The Farnham Herald did not breach the Editors’ Code of Practice in a story about a man assaulted on a night out which featured a picture taken from his Facebook account.
The Press Complaints Commission ruled the Tindle weekly did not breach Clauses 1 (accuracy) and 3 (privacy) of the code.
The man complained to the watchdog after being assured by police that he would not be identified.
He accused the newspaper of basing its story, which he says wrongly stated he became “embroiled” in a fight and “almost had his nose bitten off”, on comments from his Facebook page without verifying the information.
The Herald reporter claimed the complainant’s Facebook page was not protected by privacy settings and that inquiries with the police had been made. The paper also said it contacted the man for comment.

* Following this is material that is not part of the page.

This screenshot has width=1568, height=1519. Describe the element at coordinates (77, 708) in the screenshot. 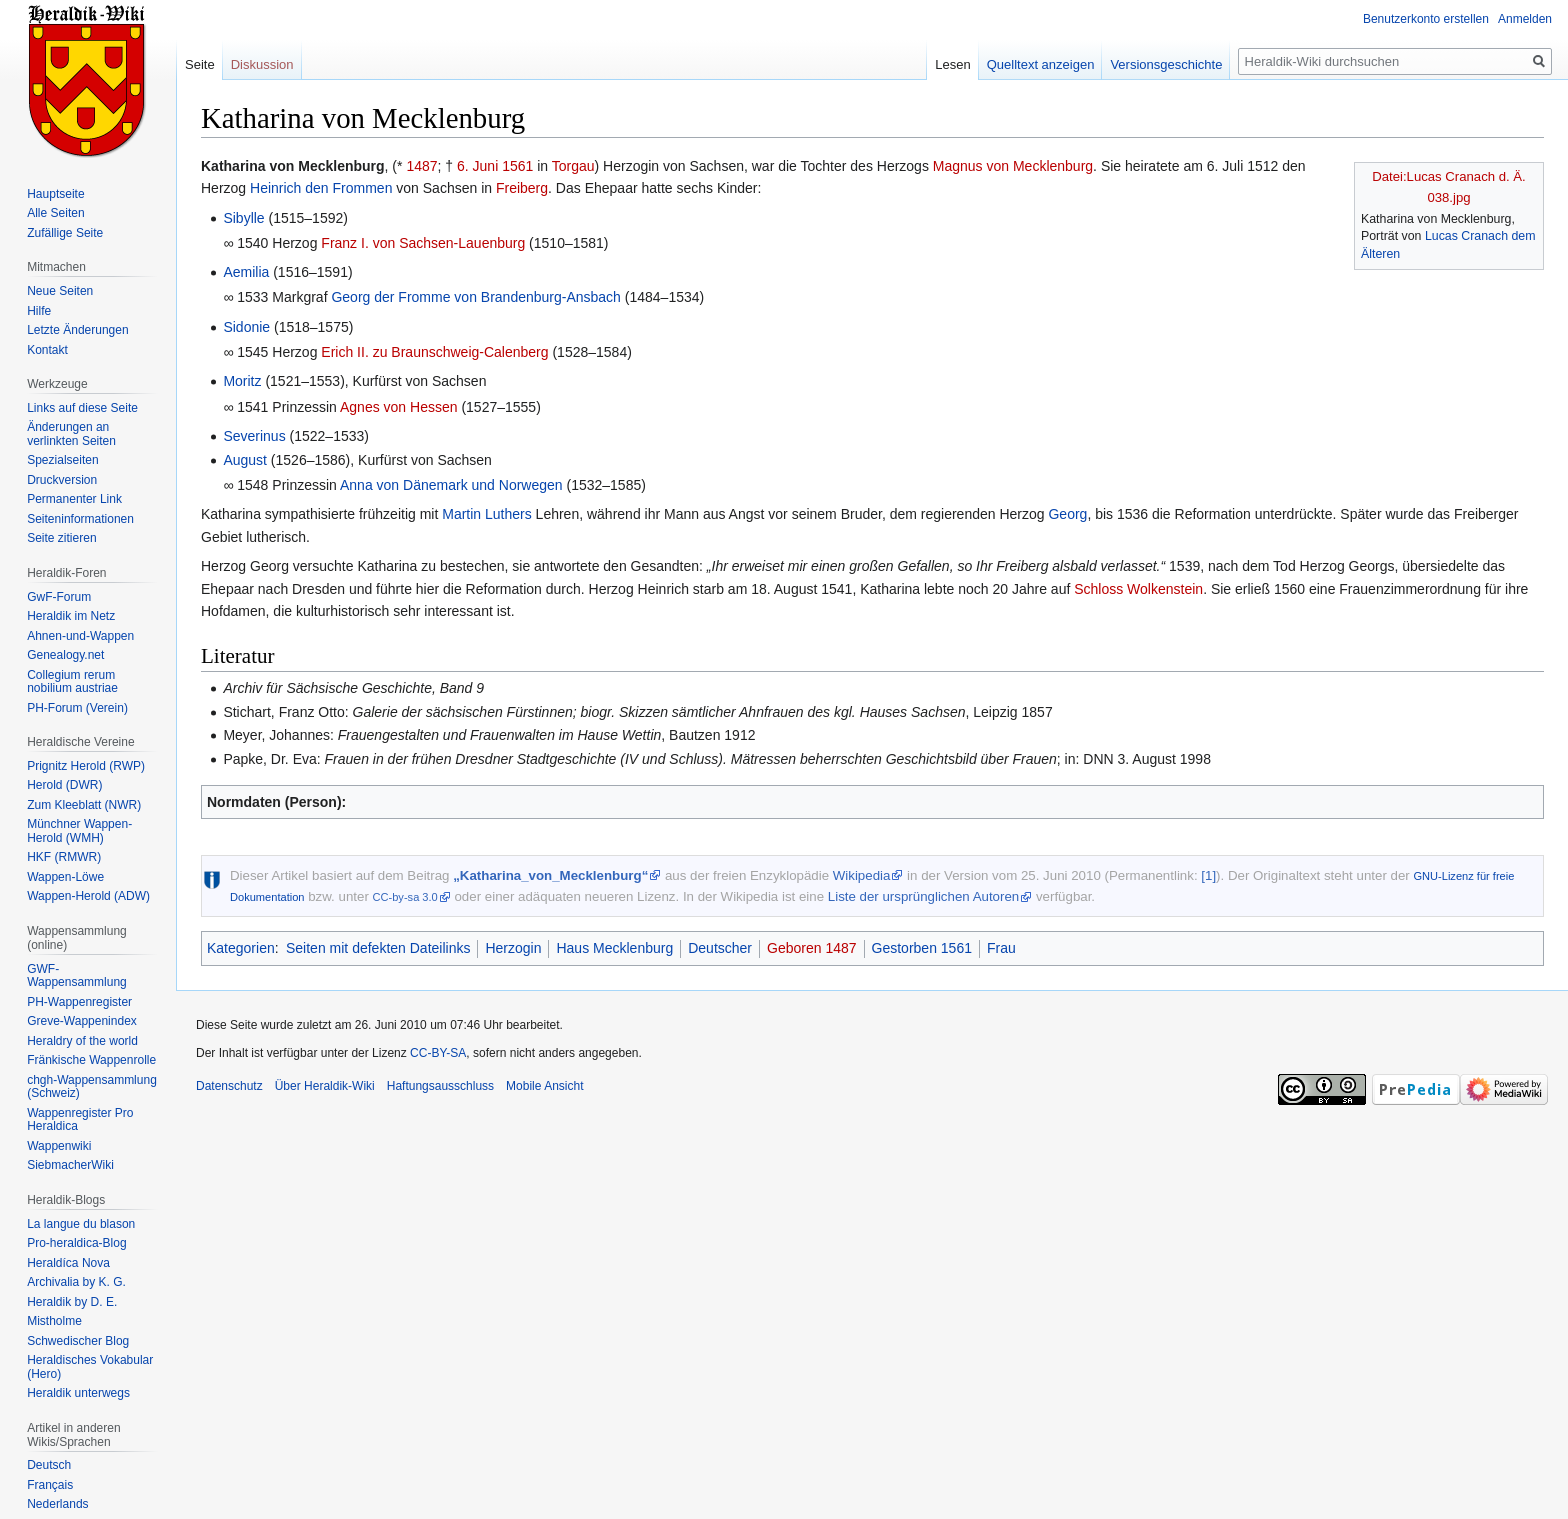 I see `PH-Forum (Verein)` at that location.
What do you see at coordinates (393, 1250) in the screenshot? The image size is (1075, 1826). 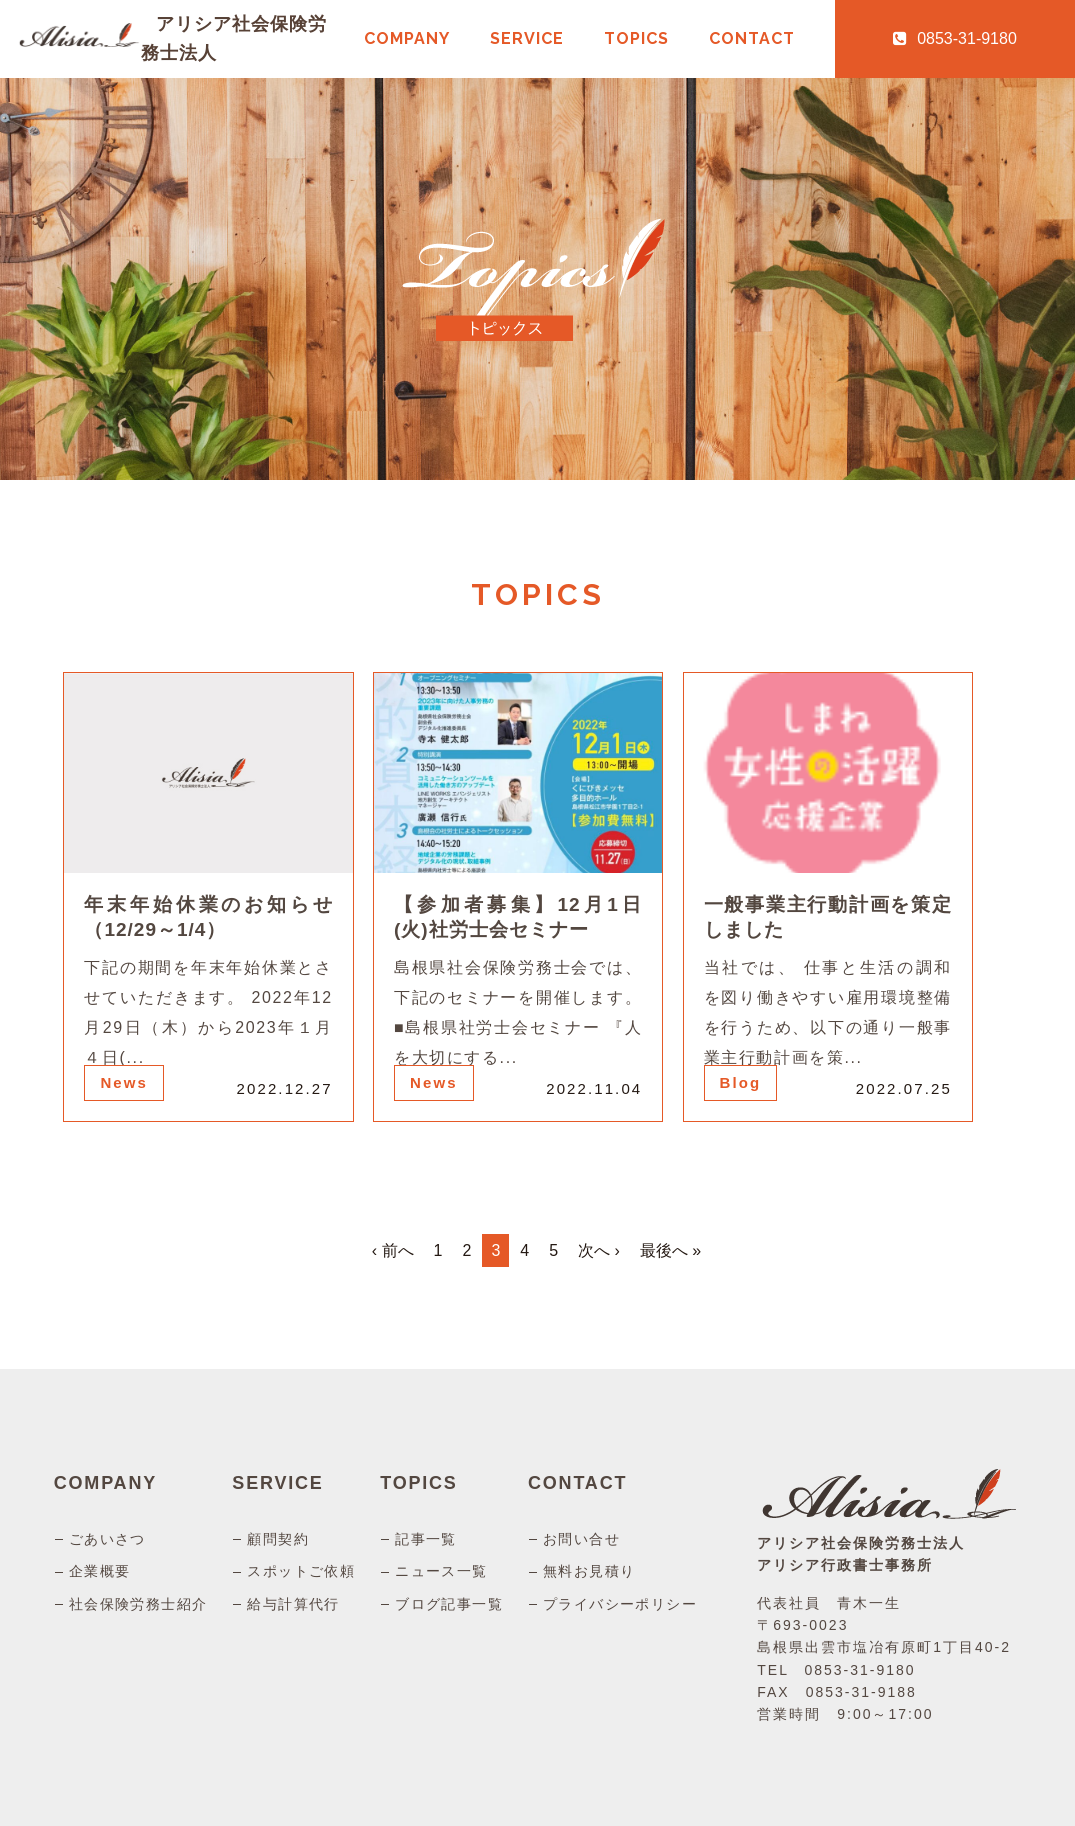 I see `‹ 前へ` at bounding box center [393, 1250].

The complainant claims to have never received the message and believed that privacy settings were in place on his account.
The newspaper denied breaching the code and the PCC ruled in its favour, judging that the report was a “straightforward account of a newsworthy incident, substantially corroborated by local police, which included no gratuitous information about the complainant’s private life”.
Charlotte Dewar, head of complaints and pre-publication services, said: "This case demonstrates some of the challenges faced by editors when they contemplate publishing material taken from social networking sites.
"In this instance, the presentation of the story was critical to the Commission's conclusion that there was no breach of the Code."